Relies on the quality of intra-group precomputed tracks; if the initial tracks are erroneous, the accuracy of the geometric constraint will be affected.
The grouping algorithm is based on a heuristic design, leaving room for exploring optimal grouping strategies.
Only handles sparse feature matching and has not been extended to dense matching (e.g., LoFTR level).

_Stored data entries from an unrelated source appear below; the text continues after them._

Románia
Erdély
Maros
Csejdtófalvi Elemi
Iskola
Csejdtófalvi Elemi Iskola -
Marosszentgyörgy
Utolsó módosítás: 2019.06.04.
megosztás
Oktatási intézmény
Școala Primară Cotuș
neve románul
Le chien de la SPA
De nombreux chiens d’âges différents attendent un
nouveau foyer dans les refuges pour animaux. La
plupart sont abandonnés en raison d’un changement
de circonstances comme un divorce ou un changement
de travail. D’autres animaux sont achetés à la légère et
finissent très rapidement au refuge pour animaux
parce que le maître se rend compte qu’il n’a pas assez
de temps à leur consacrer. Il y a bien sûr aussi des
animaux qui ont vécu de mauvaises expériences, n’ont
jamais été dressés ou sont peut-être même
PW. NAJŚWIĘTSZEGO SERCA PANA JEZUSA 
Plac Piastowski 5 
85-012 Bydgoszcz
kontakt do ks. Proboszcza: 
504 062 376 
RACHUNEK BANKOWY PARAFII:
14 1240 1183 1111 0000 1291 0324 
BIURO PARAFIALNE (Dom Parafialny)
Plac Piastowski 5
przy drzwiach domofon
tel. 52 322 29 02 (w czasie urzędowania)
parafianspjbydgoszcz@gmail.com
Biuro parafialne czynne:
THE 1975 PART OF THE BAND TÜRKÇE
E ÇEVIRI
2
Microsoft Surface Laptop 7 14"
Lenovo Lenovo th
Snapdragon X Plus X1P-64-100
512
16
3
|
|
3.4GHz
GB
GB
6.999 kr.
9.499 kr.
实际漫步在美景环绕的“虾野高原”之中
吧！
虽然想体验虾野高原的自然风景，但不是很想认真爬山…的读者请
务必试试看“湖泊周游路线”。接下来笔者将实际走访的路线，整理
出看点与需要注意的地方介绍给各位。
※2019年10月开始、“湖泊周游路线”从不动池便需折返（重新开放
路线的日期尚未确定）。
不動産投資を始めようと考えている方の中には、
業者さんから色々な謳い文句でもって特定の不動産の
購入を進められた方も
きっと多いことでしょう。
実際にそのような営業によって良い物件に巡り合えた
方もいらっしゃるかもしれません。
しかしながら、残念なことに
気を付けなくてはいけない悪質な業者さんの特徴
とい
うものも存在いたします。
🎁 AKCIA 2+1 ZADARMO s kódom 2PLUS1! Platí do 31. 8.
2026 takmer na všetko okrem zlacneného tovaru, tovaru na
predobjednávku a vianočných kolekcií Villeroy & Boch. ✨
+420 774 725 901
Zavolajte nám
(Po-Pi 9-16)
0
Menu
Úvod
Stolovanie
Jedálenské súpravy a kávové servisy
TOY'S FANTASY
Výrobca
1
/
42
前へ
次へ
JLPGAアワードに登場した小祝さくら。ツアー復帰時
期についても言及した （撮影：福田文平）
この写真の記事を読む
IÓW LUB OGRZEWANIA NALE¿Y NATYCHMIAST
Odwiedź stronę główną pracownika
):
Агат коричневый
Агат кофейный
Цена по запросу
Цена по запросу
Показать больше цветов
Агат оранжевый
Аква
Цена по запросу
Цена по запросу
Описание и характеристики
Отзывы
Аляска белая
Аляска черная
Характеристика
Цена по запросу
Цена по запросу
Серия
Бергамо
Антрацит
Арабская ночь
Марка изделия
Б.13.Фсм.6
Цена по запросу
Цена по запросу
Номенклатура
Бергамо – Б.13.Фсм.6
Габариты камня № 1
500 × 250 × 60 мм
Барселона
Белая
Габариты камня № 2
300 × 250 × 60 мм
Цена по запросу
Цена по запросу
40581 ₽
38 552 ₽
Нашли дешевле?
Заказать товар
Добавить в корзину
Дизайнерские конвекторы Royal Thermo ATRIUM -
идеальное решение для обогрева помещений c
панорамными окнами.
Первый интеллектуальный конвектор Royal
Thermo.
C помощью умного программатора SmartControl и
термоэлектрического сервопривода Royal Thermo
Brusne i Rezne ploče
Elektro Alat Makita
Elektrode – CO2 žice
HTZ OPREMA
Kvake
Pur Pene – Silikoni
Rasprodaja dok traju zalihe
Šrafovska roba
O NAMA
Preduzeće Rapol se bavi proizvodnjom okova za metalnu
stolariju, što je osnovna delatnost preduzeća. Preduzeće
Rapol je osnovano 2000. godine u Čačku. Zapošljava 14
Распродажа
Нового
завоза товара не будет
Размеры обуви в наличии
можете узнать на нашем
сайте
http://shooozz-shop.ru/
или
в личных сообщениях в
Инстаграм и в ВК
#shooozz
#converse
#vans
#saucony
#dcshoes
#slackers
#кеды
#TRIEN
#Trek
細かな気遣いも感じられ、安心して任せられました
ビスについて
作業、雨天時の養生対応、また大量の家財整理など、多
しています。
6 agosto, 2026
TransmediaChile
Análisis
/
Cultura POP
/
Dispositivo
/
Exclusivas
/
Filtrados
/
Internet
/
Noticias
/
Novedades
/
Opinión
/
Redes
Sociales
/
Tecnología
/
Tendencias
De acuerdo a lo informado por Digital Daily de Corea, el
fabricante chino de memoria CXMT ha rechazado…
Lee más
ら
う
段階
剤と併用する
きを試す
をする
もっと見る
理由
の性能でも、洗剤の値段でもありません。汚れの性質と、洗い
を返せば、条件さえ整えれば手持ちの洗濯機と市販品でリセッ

Complementary to LightGlue's "lightweight and efficient two-view matching" route: CoMatcher sacrifices a small amount of efficiency for reliability.
Multi-view consistency constraints are shifted forward from post-processing filtering to guidance during inference, similar to a paradigm shift from "generate then filter" to "constrained generation".
The design idea of the group-wise matching framework can be extended to other multi-view reasoning tasks (such as multi-view depth estimation and multi-view pose estimation).

Rating¶

Novelty: ⭐⭐⭐⭐⭐ The 1-to-N collaborative matching paradigm is a significant breakthrough in the feature matching field, and the confidence-guided cross-view correction strategy is novel.
Experimental Thoroughness: ⭐⭐⭐⭐⭐ Three benchmarks (HPatches/MegaDepth/IMC2020), complete ablation study, and detailed running time analysis.
Writing Quality: ⭐⭐⭐⭐ The motivation is in-depth and the architecture diagram is clear, but there are many notations, and some formulas could be further simplified.
Value: ⭐⭐⭐⭐⭐ Substantially improves the core pipeline of SfM/SLAM, and can be directly integrated into existing pipelines.